Pode um terminal começar com gruas RTG e converter-se posteriormente em RMG?

Sim, com planeamento. Se o espaçamento das vias RTG corresponder à futura bitola dos carris RMG, podem ser acrescentadas posteriormente fundações de carris em betão sem deslocar os blocos existentes. A Dafang projecta unidades RTG com geometria potencial de conversão em RMG para clientes que o solicitem durante a fase de especificação.

Que nível de produtividade justifica a mudança de RTG para RMG?

A maioria dos planeadores portuários considera 500.000-700.000 TEU/ano como o intervalo de cruzamento em que os retornos da automação RMG compensam o investimento civil mais elevado. Abaixo de 400.000 TEU/ano, a flexibilidade do RTG proporciona normalmente um melhor retorno. Acima de 1.000.000 TEU/ano, o RMG é quase sempre a resposta correta.

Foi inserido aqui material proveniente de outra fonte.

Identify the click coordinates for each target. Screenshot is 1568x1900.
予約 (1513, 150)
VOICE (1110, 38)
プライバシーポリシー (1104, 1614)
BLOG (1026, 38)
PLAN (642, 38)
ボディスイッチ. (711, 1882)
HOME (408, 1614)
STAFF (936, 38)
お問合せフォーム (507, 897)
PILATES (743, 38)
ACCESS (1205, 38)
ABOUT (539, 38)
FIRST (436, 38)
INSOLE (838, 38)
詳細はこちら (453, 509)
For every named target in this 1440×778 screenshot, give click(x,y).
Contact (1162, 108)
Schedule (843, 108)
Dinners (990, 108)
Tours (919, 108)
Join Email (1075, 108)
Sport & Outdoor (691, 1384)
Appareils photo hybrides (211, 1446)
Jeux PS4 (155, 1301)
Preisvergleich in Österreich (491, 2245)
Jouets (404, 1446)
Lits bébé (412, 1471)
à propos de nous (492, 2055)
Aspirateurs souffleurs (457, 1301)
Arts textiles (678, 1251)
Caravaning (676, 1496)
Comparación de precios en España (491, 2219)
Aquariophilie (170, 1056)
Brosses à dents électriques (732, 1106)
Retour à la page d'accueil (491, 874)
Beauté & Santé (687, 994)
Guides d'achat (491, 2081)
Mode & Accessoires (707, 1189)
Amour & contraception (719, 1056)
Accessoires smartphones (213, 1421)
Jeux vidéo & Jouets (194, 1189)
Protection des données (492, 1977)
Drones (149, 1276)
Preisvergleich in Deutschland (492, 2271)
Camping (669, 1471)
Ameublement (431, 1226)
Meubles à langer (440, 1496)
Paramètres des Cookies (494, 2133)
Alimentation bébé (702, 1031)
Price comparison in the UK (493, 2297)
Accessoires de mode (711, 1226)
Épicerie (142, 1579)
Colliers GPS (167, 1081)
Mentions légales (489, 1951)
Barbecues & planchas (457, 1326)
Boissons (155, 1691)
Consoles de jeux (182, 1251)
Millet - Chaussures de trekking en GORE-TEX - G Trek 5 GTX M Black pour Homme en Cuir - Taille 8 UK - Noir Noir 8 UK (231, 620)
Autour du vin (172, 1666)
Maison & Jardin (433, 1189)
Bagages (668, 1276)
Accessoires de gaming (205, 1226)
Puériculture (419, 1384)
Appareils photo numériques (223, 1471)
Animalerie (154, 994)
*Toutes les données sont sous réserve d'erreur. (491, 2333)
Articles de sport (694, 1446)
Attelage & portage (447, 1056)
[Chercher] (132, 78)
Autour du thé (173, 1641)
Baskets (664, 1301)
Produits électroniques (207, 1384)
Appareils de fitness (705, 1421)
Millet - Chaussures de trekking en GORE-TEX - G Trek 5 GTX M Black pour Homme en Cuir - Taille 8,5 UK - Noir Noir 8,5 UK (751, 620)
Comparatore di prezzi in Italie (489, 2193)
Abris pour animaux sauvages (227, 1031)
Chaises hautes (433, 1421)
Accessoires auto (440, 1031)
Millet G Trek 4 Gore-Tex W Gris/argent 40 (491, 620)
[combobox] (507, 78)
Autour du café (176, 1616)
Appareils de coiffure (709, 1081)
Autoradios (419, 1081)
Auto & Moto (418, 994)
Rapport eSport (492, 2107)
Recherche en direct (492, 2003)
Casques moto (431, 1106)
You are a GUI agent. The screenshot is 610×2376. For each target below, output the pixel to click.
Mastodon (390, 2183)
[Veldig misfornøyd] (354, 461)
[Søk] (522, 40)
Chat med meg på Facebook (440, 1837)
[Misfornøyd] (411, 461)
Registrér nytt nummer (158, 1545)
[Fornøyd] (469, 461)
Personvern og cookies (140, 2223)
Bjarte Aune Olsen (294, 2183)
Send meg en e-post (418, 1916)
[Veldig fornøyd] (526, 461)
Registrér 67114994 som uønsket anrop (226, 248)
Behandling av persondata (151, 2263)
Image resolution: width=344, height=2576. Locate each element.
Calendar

Que tipo é melhor para os terminais de contentores automatizados?

As gruas RMG atingem a automatização total de forma mais fiável porque a orientação por carris proporciona uma precisão de posição absoluta sem dependência do GPS. A automatização do RTG requer DGPS ou posicionamento por laser, o que aumenta a complexidade do sistema. No entanto, o RTG semi-automatizado é uma solução madura e económica para terminais de nível médio.

Como se comparam os custos de funcionamento ao longo de um período de 10 anos?

A RMG que funciona com energia da rede custa normalmente menos 30-45% por contentor movimentado, só em energia, do que a RTG diesel-eléctrica. No entanto, o custo civil e de investimento mais elevado do RMG significa que a paridade de custos total a 10 anos requer frequentemente uma produção de mais de 600 000 TEU/ano para atingir o ponto de equilíbrio em comparação com o RTG.

Que certificações devo exigir a qualquer fornecedor de gruas para equipamento portuário?

Mínimo: Declaração de Conformidade CE (2006/42/CE), certificado de qualidade ISO 9001:2015, documentação da classe de serviço ISO 4301, conformidade com a norma ISO 3874 para espalhadores e um certificado de teste de carga de fábrica. Para sistemas automatizados, também é necessária a certificação da função de segurança ISO 13849 PL-d no sistema de controlo.